So, we're sitting in a restaurant the other week with Alex and his work folks. They threw him a good bye party because he's now in school at USC and no longer at his internship any more. We got to talking about French and how Alex has tried to show the kids a few words and phrases in French. So, my son feels that it is now time to contribute to the conversation. He tells us that he remembers two words in French! Oh really? I ask. Which two do you remember!
"Eau and merde!" he says proudly.
I laughed my ass off. My five-year-old is fully capable of asking for water or screaming out SHIT! in French. What more did I ever want out of life?
My dad is from Kentucky, Louisville to be precise. His uncle was a bookie when my dad was a teen. The uncle constantly was trying to convince my dad he should be a jockey because of his height (or lack thereof). At 5'6", he probably was indeed the right size to be one. I suppose that's why he sent me this joke...
THE PROBLEM WITH HIGH URINALS.....
A group of Kentucky second, third, and fourth graders, accompanied
by two female teachers, went on a field trip to Churchill Downs, the
famous Louisville race track, to see and learn about thoroughbred
When it was time to take the children to the bathroom, it was
decided that the girls would go with one teacher and the boys would
go with the other. The teacher assigned to the boys was waiting
outside the men's room when one of the boys came out and told her
that none of them could reach the urinal. Having no choice, she went
inside, helped the boys with their pants, and began hoisting the boys
up, one by one, holding onto their "wee-wees" to direct the flow away
from their clothes.
As she lifted one, she couldn't help but notice that he was
unusually well endowed. Trying not to show that she was staring, the
teacher said, "You must be in the fourth grade."

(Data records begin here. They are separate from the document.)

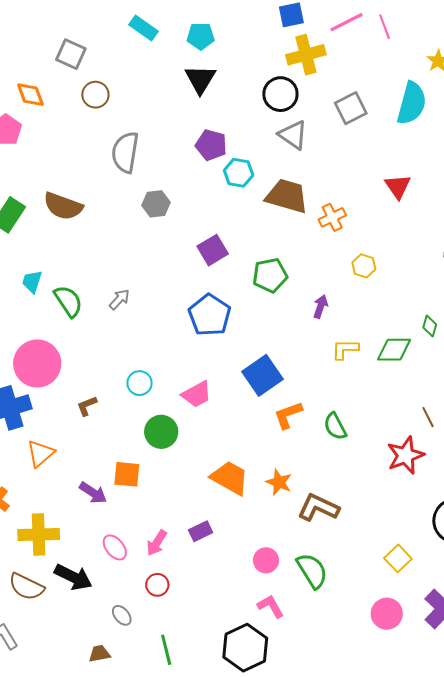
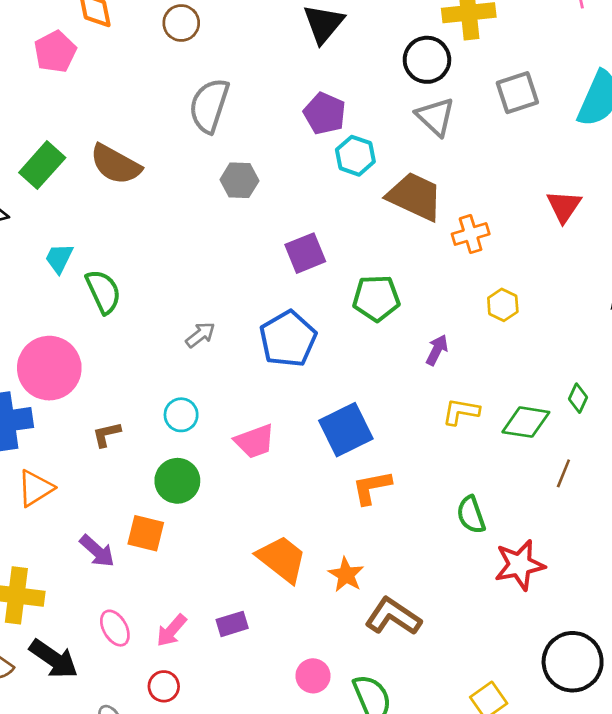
gray arrow: (119, 299) -> (200, 335), moved
brown line: (428, 417) -> (563, 473), moved, turned 40
green semicircle: (335, 426) -> (471, 515), moved
green circle: (161, 432) -> (177, 481), moved

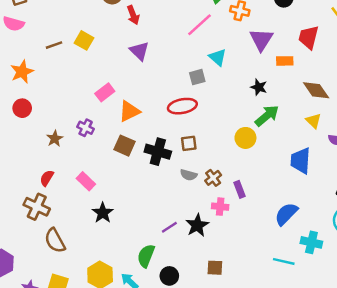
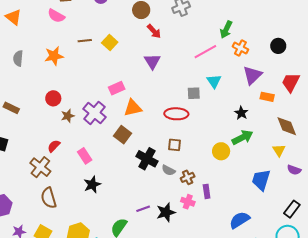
red arrow: (133, 15) -> (154, 31), turned -35
red circle: (22, 108) -> (53, 98), moved
purple cross: (86, 128) -> (94, 113), size x1.6
black cross: (158, 152) -> (147, 159), moved

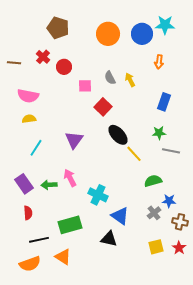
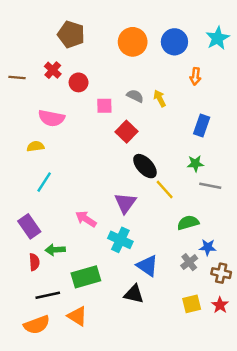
cyan star: (165, 25) -> (218, 38), moved, turned -30
gray semicircle: (110, 78) -> (135, 96), turned 144
pink semicircle: (28, 96) -> (51, 118), moved
purple triangle: (74, 140) -> (125, 203), moved
pink arrow: (70, 178) -> (86, 219), turned -30
green arrow: (49, 185) -> (55, 250), moved

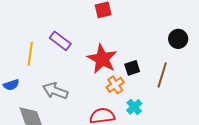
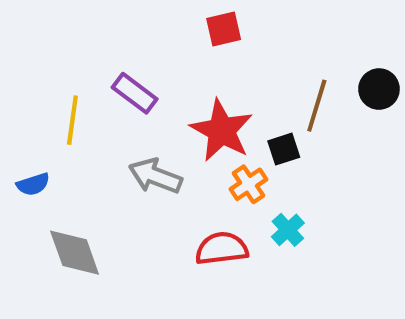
brown line: (162, 75) -> (317, 106), moved
gray arrow: (55, 91) -> (155, 176), moved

HE REPLIED: "No, ma'am, I'm riding Silver Arrow in the 7th race
And the last language issue today...male vs. female communication.

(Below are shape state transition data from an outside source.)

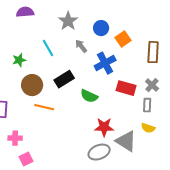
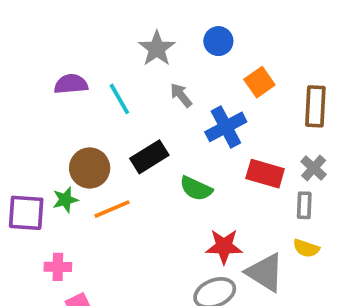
purple semicircle: (25, 12) -> (71, 84), moved
blue circle: (101, 28) -> (218, 41), moved
green star: (19, 60) -> (65, 200), moved
orange line: (44, 107) -> (112, 209), turned -36

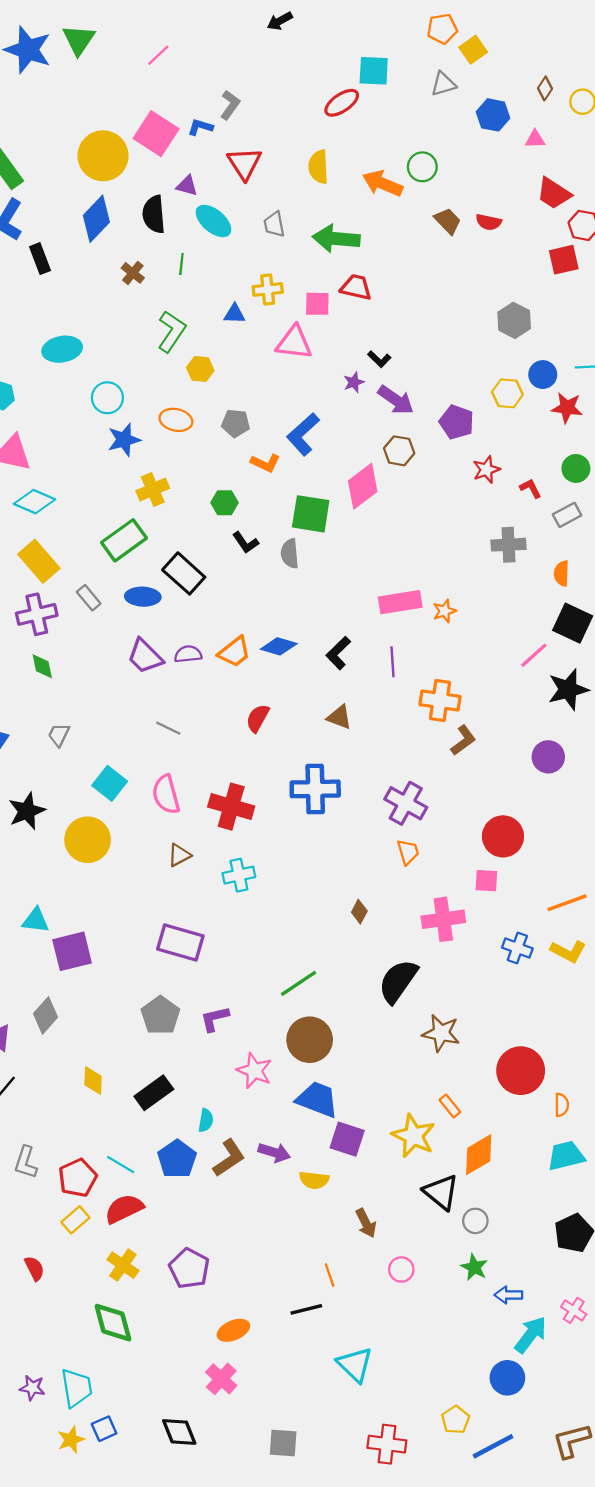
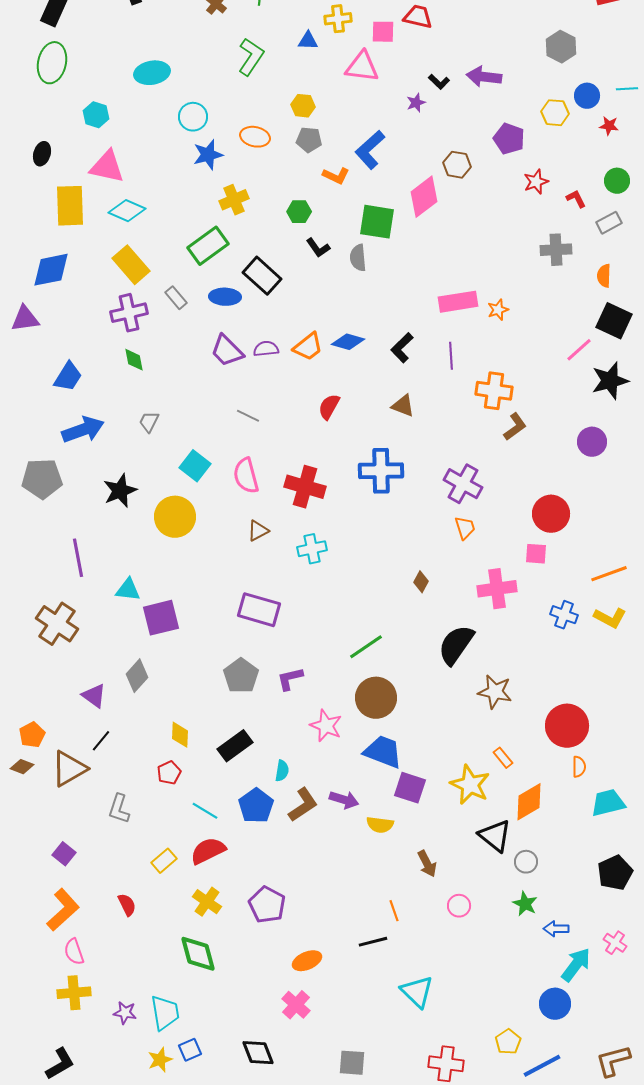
yellow hexagon: (200, 369) -> (303, 106), moved
purple arrow: (396, 400) -> (484, 77), moved, turned 152
red star: (567, 408) -> (609, 126), size x0.7
orange semicircle: (562, 1105) -> (579, 767), moved
red pentagon: (78, 1178) -> (169, 773), moved, size x0.7

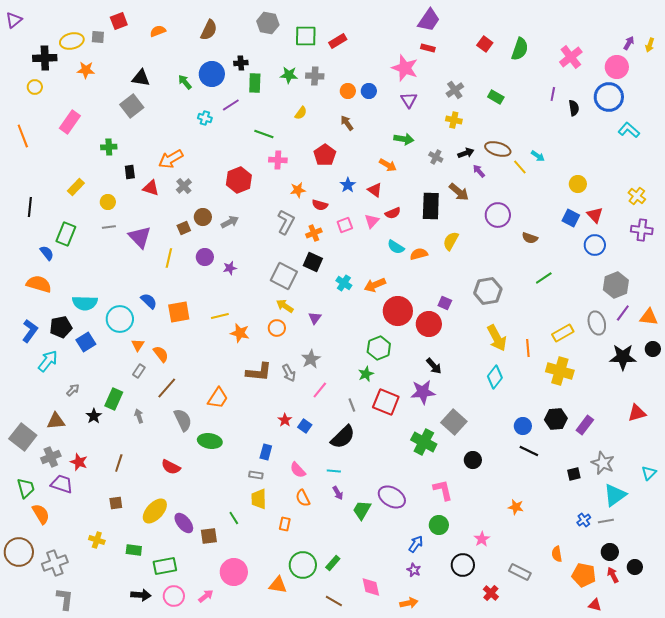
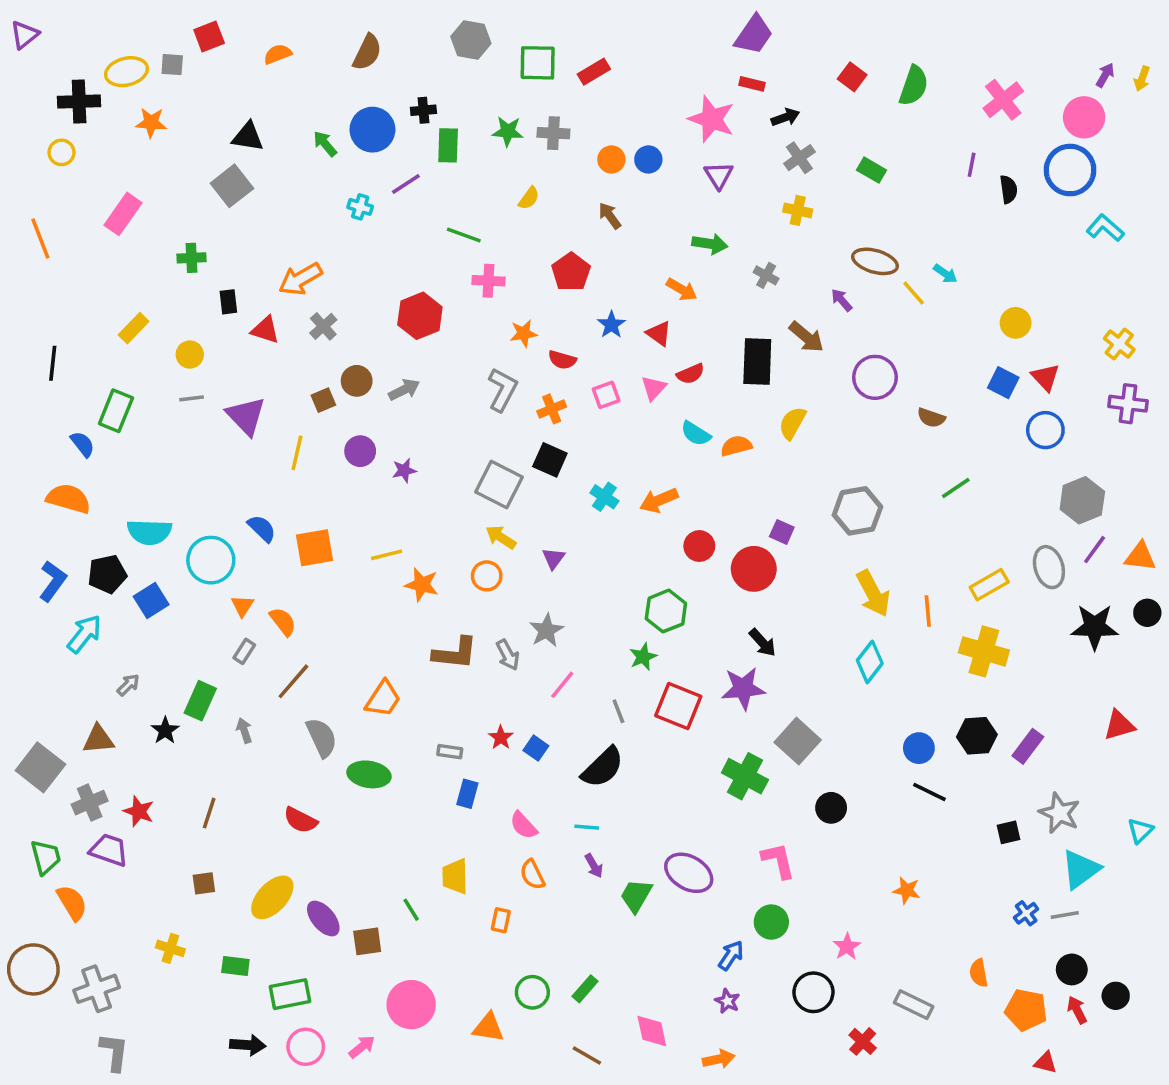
black arrow: (466, 153) -> (785, 117), moved
red circle: (398, 311) -> (699, 546), size x0.6
gray rectangle: (256, 475) -> (450, 752), moved
green circle: (303, 565) -> (532, 992), size x0.7

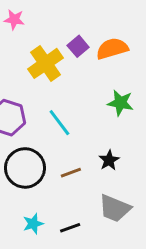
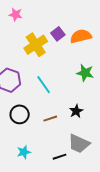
black circle: (25, 168) -> (20, 114), size x0.7
black line: (70, 228) -> (59, 157), moved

Remember how I told you that my son is so precise with his language? He is a creature of logic on so many issues, even when you throw his heart into the matter. My daughter, however, has a different approach. My children actually had a fight in the car today because of just these differences.

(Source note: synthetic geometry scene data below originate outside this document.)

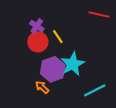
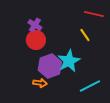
yellow line: (58, 37) -> (85, 35), moved
orange arrow: (42, 87) -> (40, 83), turned 144

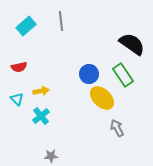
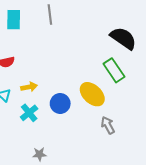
cyan rectangle: (26, 26) -> (14, 20), turned -48
blue circle: (89, 74) -> (60, 103), moved

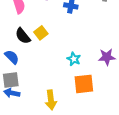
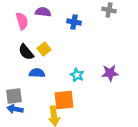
blue semicircle: (12, 57) -> (37, 73), moved, turned -42
orange square: (84, 84) -> (64, 100), moved

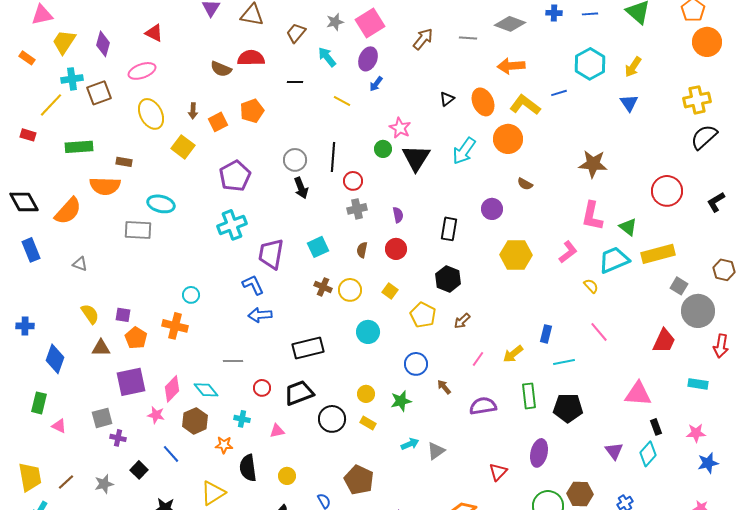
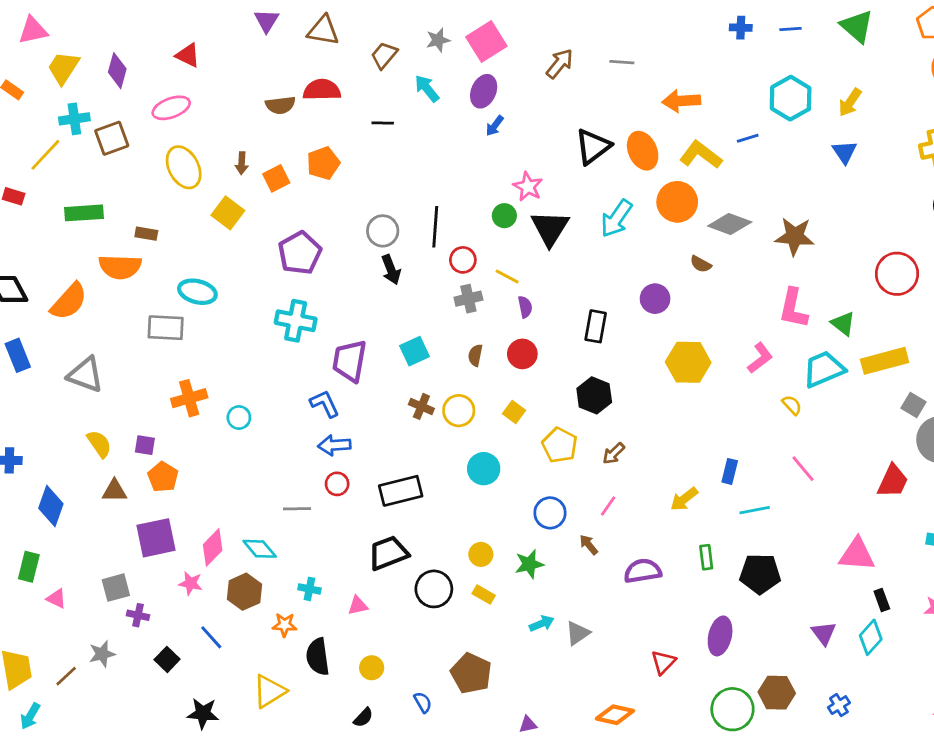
gray diamond: (510, 24) -> (730, 224), moved
brown semicircle: (221, 69) -> (280, 105), turned -30
black triangle: (447, 99) -> (593, 147), size x1.8
yellow line: (342, 101) -> (507, 277), moved
cyan cross: (232, 225) -> (296, 321), turned 32
gray triangle: (80, 264) -> (85, 375), size x1.8
orange cross: (175, 326) -> (189, 398), moved, turned -30
pink line: (478, 359) -> (608, 506), moved
red circle: (262, 388) -> (337, 484), moved
green rectangle: (529, 396) -> (706, 557), size x0.7
gray star: (104, 484) -> (102, 654), moved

See, my daughter started saying how I was the best mom in the world. Then she expanded it to state that I was the best mom in the universe. My son denied that this idea had merit. My daughter started screaming at him that he couldn't love me so much if he could say such a thing. That, of course, upset my son. See, my son is the ultimate momma's boy. If you ask him who his favorite person is, he says, MOMMY! If you ask him who his second favorite person is, he'll say, "There's no one but MOMMY!" (sometimes he'll respond "Kate!"--Alex's sister--and then grin at Ariana like the devil knowing that answer would piss her off. She's ok with being second to me, but she's not going to be third on her brother's list!). My son often tells me he wants to be with me for the rest of his life and that nobody is more important to him than me. That if he had just one person in the world near him, it would be ME. I don't feel a lack of love there. I feel rather secure, in fact. So, I felt that Mr. Science Brain had a much more logical reason for why he couldn't say that I was the best mommy in the universe. Suddenly, as Ariana is sobbing, he explains:
"Well, she's the best mom in our family for sure, and I don't know of a better mommy, but I don't know all the mommies in the universe. Chances are good that some mommy somewhere might be greater even if piles are not as good."
Ariana rejected that idea. "NO! You can't love her if you say that. If you don't KNOW of any other mommy better than her, she's the best mommy in the universe!"
I just tried to drive the damn car and stay out of it. But there you go...difference in approaches. The end result was that they were both upset, too. Jared was upset that Ariana accused him of not loving his mother. Ariana was upset that he wouldn't just say that I was the best mommy anywhere, thinking--truly--that it meant that her brother didn't love me "enough." I tried to tell them both that I knew they both loved me and I was ok with how they expressed it, but they ignored me. Woohoo! And they aren't even teens yet! But the good news is...if they learn from each other...when they reach dating age, at least they'll understand how the opposite sex typically communicates.